Insider Trading and Firm Performance Following Open Market Share Repurchase Announcements

Journal of Business Finance and Accounting - Tập 41 Số 1-2 - Trang 156-184 - 2014
Hsuan‐Chi Chen, Sheng‐Syan Chen, Chia‐Wei Huang, John D. Schatzberg1
1Hsuan-Chi Chen and John Schatzberg are from the Anderson School of Management, University of New Mexico. Sheng-Syan Chen is from the Department of Finance, National Taiwan University. Chia-Wei Huang is from College of Management, Yuan Ze University, Taiwan.

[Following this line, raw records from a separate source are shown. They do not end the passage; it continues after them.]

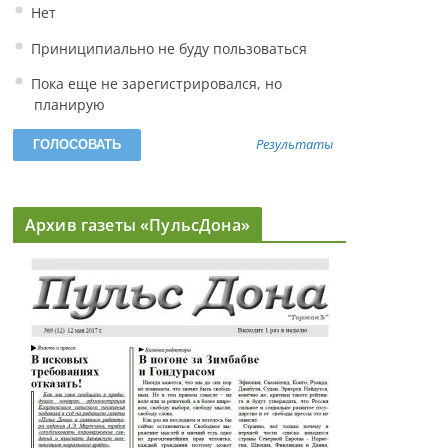
Нет
Приниципиально не буду пользоваться
Пока еще не зарегистрировался, но
планирую
Результаты
Архив газеты «ПульсДона»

The authors thank an anonymous referee, Steven Young (associate Editor), Shao-Chi Chang, Dosoung Choi, Kim Wai Ho, Frank C. Jen, Cheng-few Lee, Jordan Levy, and seminar participants at National Cheng Kung University for their helpful comments and suggestions. Hsuan-Chi Chen gratefully acknowledges financial support from the Anderson School of Management of the University of New Mexico. (Paper received November, 2010, revised version accepted October, 2013).

Tóm tắt

Abstract

The long‐run performance of equity securities subsequent to announcements of open market repurchases (OMR) remains a contentious topic. In this paper we propose the “dichotomous expectations hypothesis” which posits that insider trading following share repurchase announcements reveals private information concerning the future operating performance of announcing firms. In particular, insider abnormal purchases (abnormal sales) should predict an improvement (decline) in operating performance that leads to higher (lower) long‐run stock returns. Our hypothesis offers a credible economic link between insider trading and subsequent long‐run stock performance through the intervening variable of operating performance. The empirical results show consistency with this linkage.